KWS Barrel has biscuit making quality but is rated poor for distilling. It has short stiff-straw and has produced consistently high treated yields, especially on lighter textured soils. However, its untreated yields are very poor, as resistance to Septoria tritici is very weak, and its once strong resistance to yellow rust has broken down.
Zulu has been an established Group 3 biscuit-making variety with a medium rating for distilling, though it is now out-classed for yield and many agronomic features. Hagberg figures and specific weight are intermediate. It has high resistance to mildew, but is weak for yellow rust, and susceptible to eyespot. Its moderate strength straw responds well to plant growth regulators.
Supporting varieties – hard milling or feed only
Costello is a hard textured feed variety with an outstanding specific weight and very high Hagberg figures. It has modest treated yield, but has attracted interest among feed wheat growers for its consistent performance. It has short stiff straw. With intermediate resistance to Septoria tritici and still good resistance to yellow rust, its green leaf retention is above average.
Gleam is a hard feed variety with high treated yield and intermediate untreated yield. It has average grain quality. It suits all soil types and looks relatively strong in the second cereal position and in early-drilled trials. It is also relatively early maturing. It has looked increasingly susceptible to yellow rust, but resistance to Septoria tritici is above average.
KWS Extase is a hard–milling Group 2 variety. Although it has excellent grain quality characteristics, and exceptionally high untreated yield, it has shown weakness to ear sterility. Such poor seed set occurs when susceptible varieties are exposed to frosts, or large diurnal temperate swings, in late spring. The risk tends to increase from south to north, but also if the crop is sown too early, or on exposed land.
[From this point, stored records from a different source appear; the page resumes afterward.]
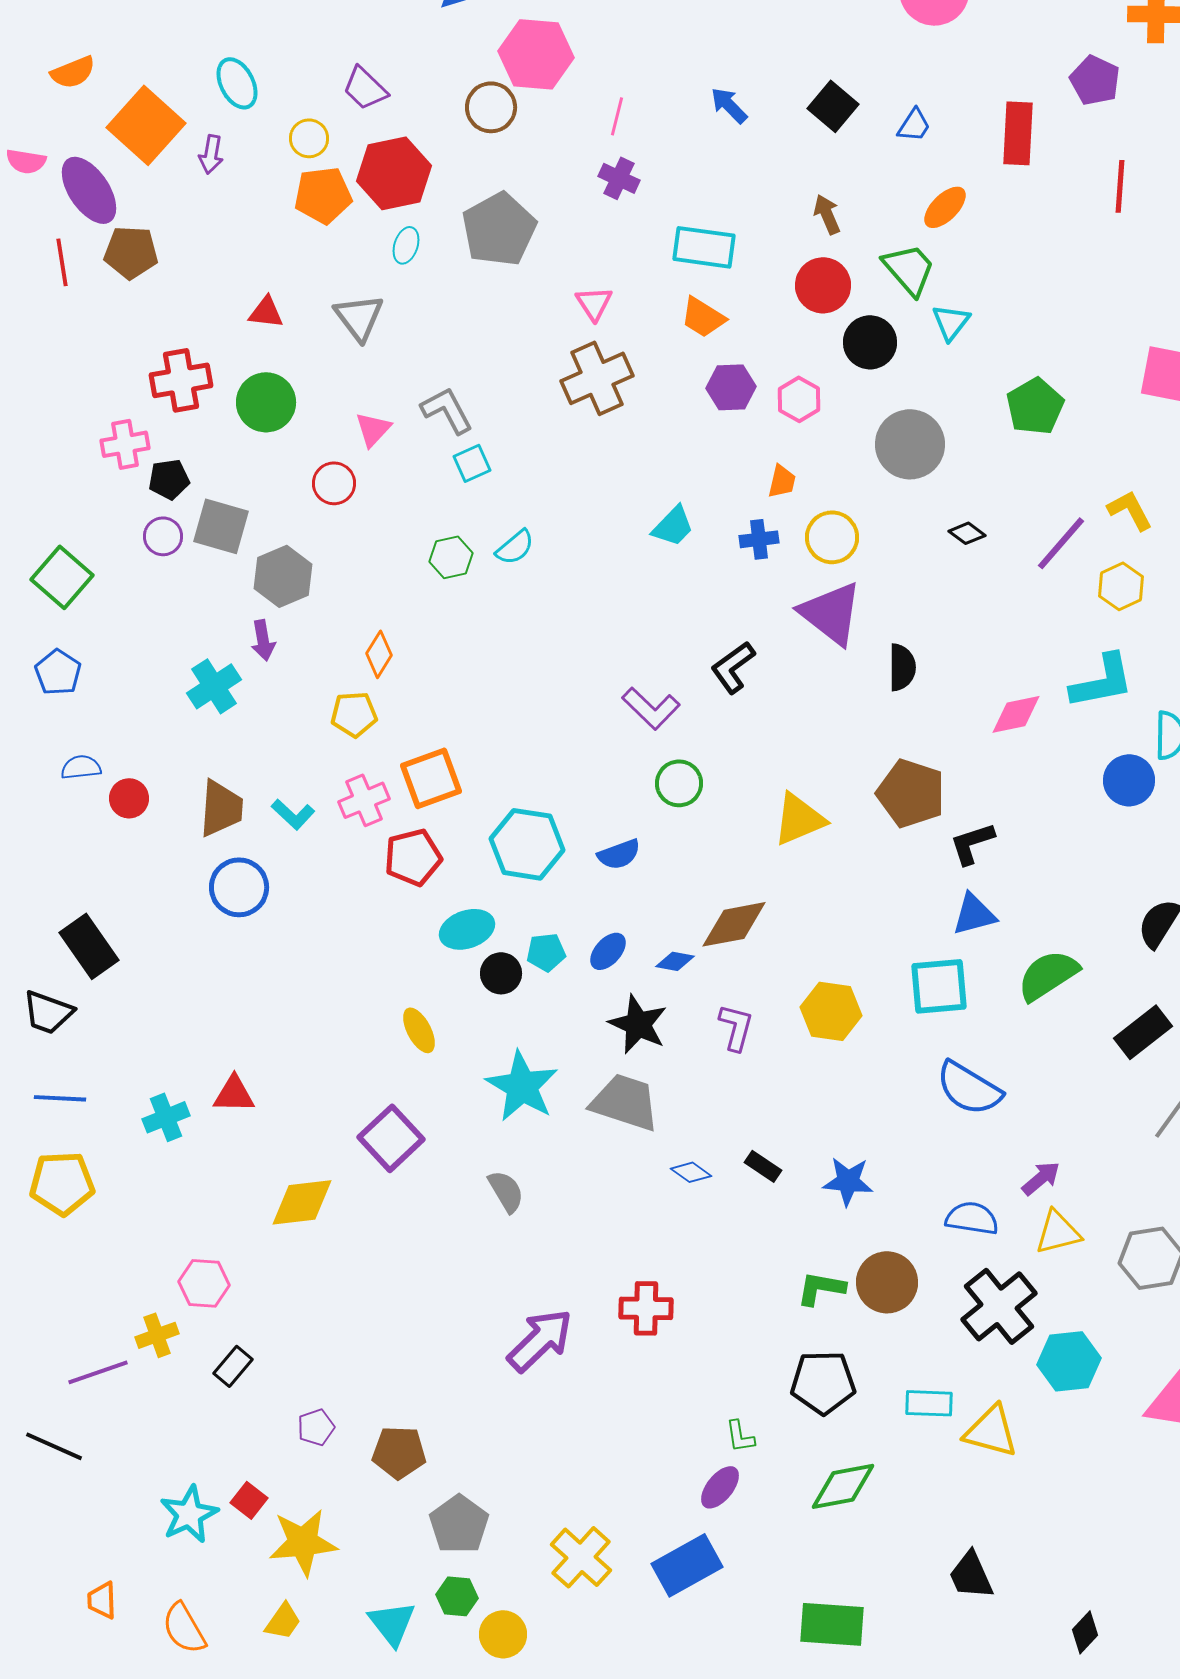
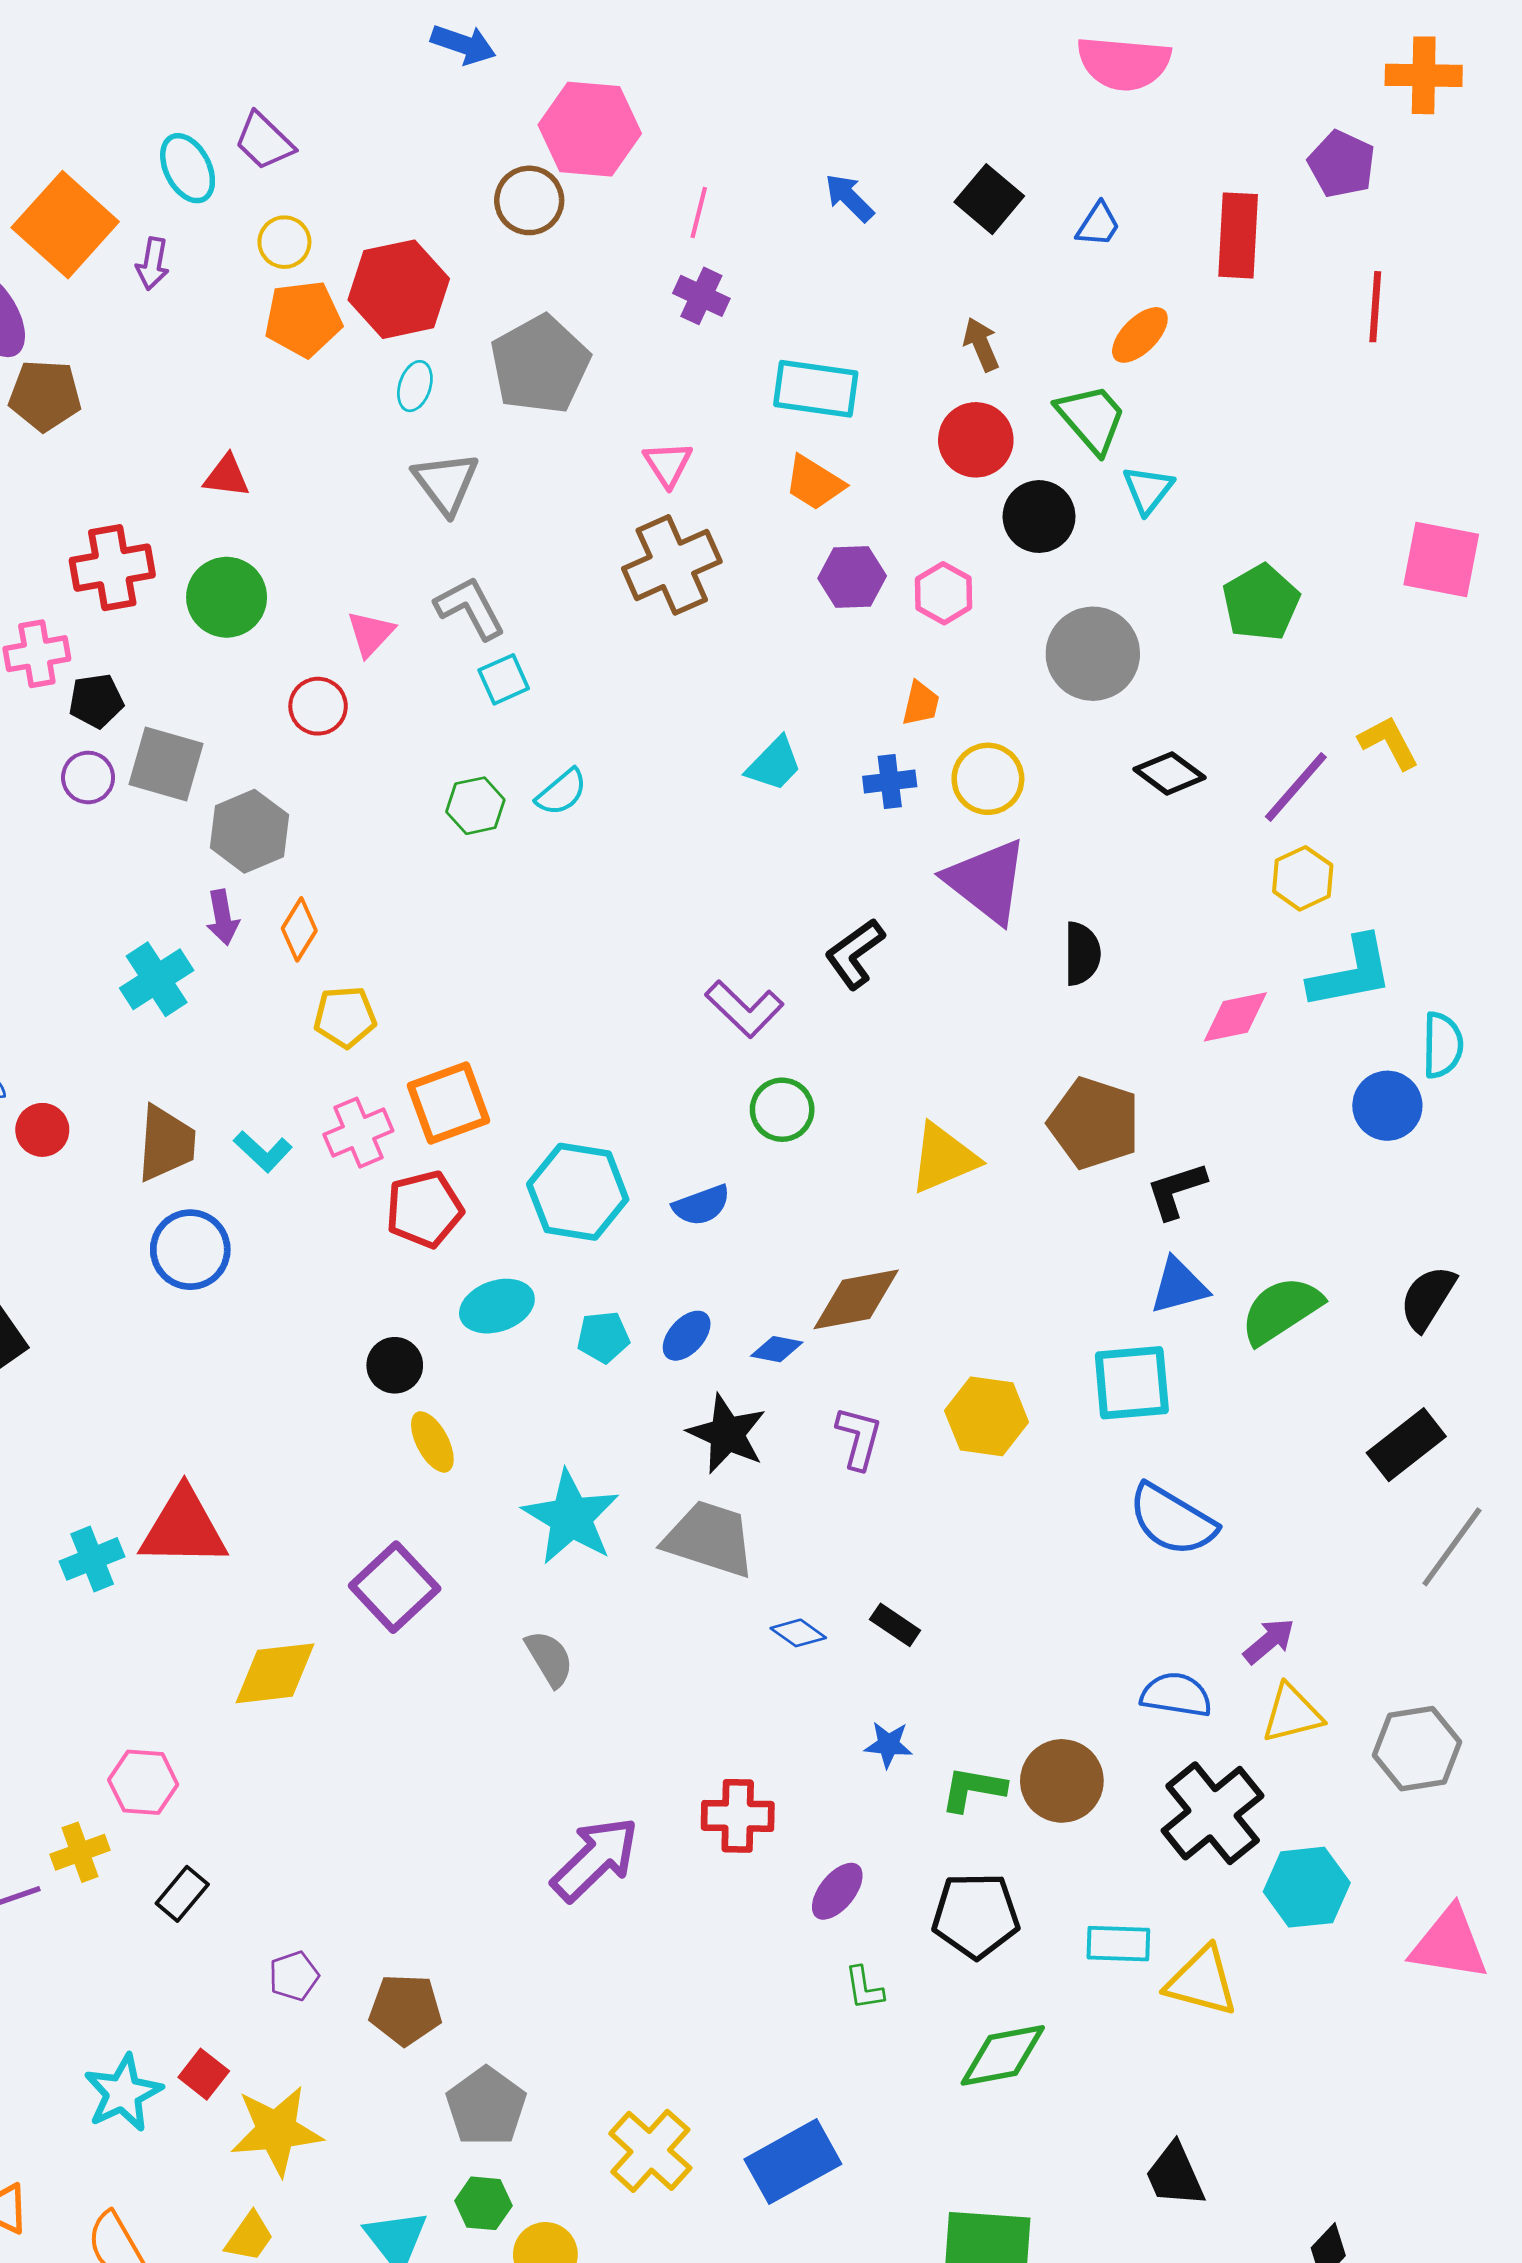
purple trapezoid: (365, 88) -> (264, 141), moved
gray triangle: (359, 317) -> (446, 483), moved
black diamond: (967, 533) -> (1169, 773), size x1.4
yellow hexagon: (1121, 586) -> (1303, 878), moved
orange diamond: (379, 654) -> (299, 929), moved
black circle: (501, 973) -> (395, 1365), moved
green semicircle: (1048, 975) -> (1281, 1310), moved
red triangle: (234, 1094) -> (184, 1528), size x1.6
blue star: (848, 1181) -> (888, 1745), moved, size x0.7
purple ellipse: (720, 1487) -> (837, 1891), moved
This variety is relatively early to mature and has stiff straw.
KWS Lili is a hard-milling Group 2 variety but is now becoming out-classed. It has a high Hagberg falling number, but tends towards low protein content, so careful nitrogen management is required if looking for a premium market. It has stiff straw but yield loss when untreated is very high. It has performed particularly well on lighter soils and is best suited to first wheat situations. It is relatively late maturing for a hard-milling variety.
RGT Saki is new soft feed variety, but it is rated poor for distilling. Its main agronomic value comes from a good untreated yield and prolonged green leaf retention. Specific weight and Hagberg figures are intermediate. Resistance to both yellow rust and Septoria tritici are very good. It has stiff straw and has performed well as a second cereal, though maturity is late.
SY Insitor is a new hard feed variety with very high treated yield combined with excellent specific weight and very good Hagberg figures. Septoria tritici resistance is above average, but its resistance to yellow rust has been overcome, thus green leaf retention is poor. Its intermediate straw stiffness benefits from a good PGR programme. It looks good as a second cereal.
Check the AHDB website as yield and grain quality data come in. ADHB will also be considering how best to use disease ratings according to recent seasonal trends and changes in resistance.
The average yield loss when untreated is about twenty-five percent of the treated crop, or more than 2 tonnes per hectare. This will be higher still if Septoria tritici is chronic or yellow rust severe. Whilst there is variety differentiation in yellow rust resistance, even those with high ratings should be monitored closely.
When making autumn choices, first consider Group 4 for distilling and soft feed, but look to support with others that provide business or agronomic value. Some Group 3 biscuit-making varieties also suit grain distilling, whist other feed or hard milling varieties add useful diversity or market options.